Doğru ikrarı yapmak ve yalpalamadan ona sımsıkı tutunmak prensibiyle ilgili olarak, Pavlus’un tasvir ettiği İbrahim örneğine bakmak istiyorum. İbrahim, yalpalamadan sıkıca tutunan insanların en iyi örneklerinden biridir. Pavlus’un yazdığına bir göz atalım:
“Yüz yaşına yaklaşmışken, ölü denebilecek bedenini ve Sara'nın ölü rahmini düşündüğünde imanı zayıflamadı.”(Romalılar 4:19)

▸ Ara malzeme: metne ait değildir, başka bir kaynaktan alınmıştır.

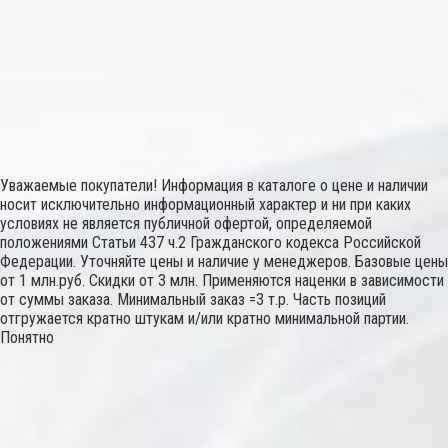
Уважаемые покупатели! Информация в каталоге о цене и наличии
носит исключительно информационный характер и ни при каких
условиях не является публичной офертой, определяемой
положениями Статьи 437 ч.2 Гражданского кодекса Российской
Федерации. Уточняйте цены и наличие у менеджеров. Базовые цены
от 1 млн.руб. Скидки от 3 млн. Применяются наценки в зависимости
от суммы заказа. Минимальный заказ =3 т.р. Часть позиций
отгружается кратно штукам и/или кратно минимальной партии.
Понятно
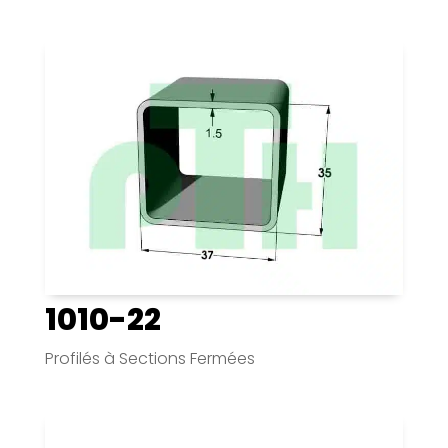
1010-22
Profilés à Sections Fermées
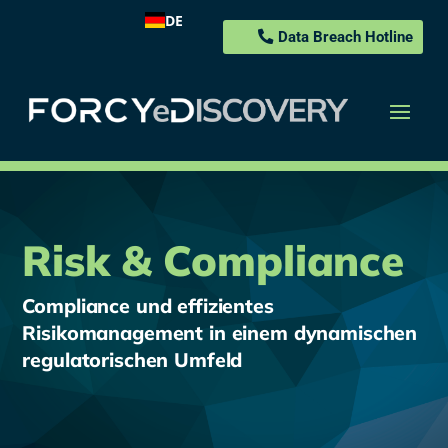
DE
Data Breach Hotline
Risk & Compliance
Compliance und effizientes
Risikomanagement in einem dynamischen
regulatorischen Umfeld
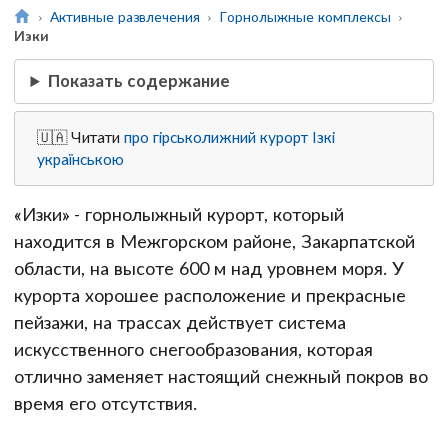
Активные развлечения
Горнолыжные комплексы
Изки
Показать содержание
🇺🇦 Читати
про гірськолижний курорт Ізкі
українською
«Изки» - горнолыжный курорт, который
находится в Межгорском районе, Закарпатской
области, на высоте 600 м над уровнем моря. У
курорта хорошее расположение и прекрасные
пейзажи, на трассах действует система
искусственного снегообразования, которая
отлично заменяет настоящий снежный покров во
время его отсутствия.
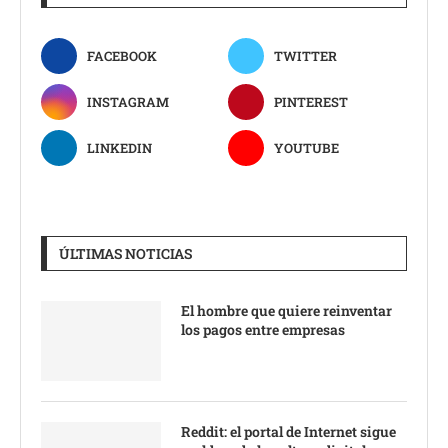
FACEBOOK
TWITTER
INSTAGRAM
PINTEREST
LINKEDIN
YOUTUBE
ÚLTIMAS NOTICIAS
El hombre que quiere reinventar
los pagos entre empresas
Reddit: el portal de Internet sigue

İman gerçeklerle yüzleşir. Gerçeklerden gözünü kaçıran hiçbir tutum gerçek iman değildir. İbrahim kendini kandırmaya çalışmadı; olduğundan farklı bir şey hayal etmedi. Duyularıyla bedeninin ve Sara’nın rahminin ölü denebilecek durumda olduğunu gördü. Ama yalnızca duyularına güvenmedi. Pavlus şöyle devam etti:
“İmansızlık edip Tanrı'nın vaadinden kuşkulanmadı; tersine, imanı güçlendi ve Tanrı'yı yüceltti. Tanrı'nın vaadini yerine getirecek güçte olduğuna tümüyle güvendi. Bunun için de aklanmış sayıldı.”(Romalılar 4:20-22)

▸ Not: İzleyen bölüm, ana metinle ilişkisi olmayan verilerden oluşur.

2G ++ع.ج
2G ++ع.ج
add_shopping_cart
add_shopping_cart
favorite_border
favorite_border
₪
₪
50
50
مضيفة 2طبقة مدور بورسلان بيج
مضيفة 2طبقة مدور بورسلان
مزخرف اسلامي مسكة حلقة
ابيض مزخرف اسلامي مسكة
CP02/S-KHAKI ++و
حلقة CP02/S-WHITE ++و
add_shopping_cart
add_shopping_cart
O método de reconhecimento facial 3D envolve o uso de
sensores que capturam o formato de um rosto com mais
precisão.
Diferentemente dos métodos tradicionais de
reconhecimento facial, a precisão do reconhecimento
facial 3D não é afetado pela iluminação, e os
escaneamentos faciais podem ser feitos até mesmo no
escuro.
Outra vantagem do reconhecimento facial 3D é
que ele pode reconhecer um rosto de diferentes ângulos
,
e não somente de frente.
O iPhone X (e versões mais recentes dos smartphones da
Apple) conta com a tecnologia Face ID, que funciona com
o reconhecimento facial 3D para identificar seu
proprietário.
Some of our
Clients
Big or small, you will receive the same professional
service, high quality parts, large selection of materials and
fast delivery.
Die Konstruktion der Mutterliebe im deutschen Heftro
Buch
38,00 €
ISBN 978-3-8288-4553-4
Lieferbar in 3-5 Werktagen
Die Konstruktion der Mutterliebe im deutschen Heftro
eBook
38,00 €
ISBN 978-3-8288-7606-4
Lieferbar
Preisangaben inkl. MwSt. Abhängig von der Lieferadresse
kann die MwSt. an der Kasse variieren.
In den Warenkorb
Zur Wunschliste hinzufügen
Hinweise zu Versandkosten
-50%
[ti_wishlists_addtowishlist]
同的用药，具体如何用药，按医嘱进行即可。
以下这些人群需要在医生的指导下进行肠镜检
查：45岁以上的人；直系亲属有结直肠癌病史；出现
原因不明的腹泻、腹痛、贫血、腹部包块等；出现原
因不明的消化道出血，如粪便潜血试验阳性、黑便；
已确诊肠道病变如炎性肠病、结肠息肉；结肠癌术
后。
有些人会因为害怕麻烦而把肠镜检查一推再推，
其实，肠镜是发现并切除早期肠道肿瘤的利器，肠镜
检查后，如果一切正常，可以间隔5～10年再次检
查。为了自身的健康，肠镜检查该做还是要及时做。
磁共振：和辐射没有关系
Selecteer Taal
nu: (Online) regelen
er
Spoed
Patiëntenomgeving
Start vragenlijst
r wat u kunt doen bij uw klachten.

İbrahim’e “iman edenlerin hepsinin babası” (Romalılar 4:11) denildi ve İbrahim’in imanının ayak izlerini takip etmemiz öğütlendi (bknz. 11. ayet). Bizim de aynı iman yolunda yürümemiz gerekir. Tanrı’nın vaatlerine sıkıca tutunmamız, ikrarımızı yalpalamadan sıkıca tutunarak yapmaya devam etmemiz, duyularımızın önümüze çıkardığı engelleri reddetmemiz ve imanımızla görünen şeylerin ötesine bakarak görünmeyen krallığı, Tanrı’nın sağında oturan sadık Baş Kahinimiz’i görmemiz gerekir.
Sadık olduğun için, bana umut verdiğin için teşekkür ederim Rab. İmansızlıkla yalpalamadan gerçeklerle yüzleştiğimi ilan ediyorum. Açıkça benimsediğim umuda [ikrara] sımsıkı tutunuyorum. Amin.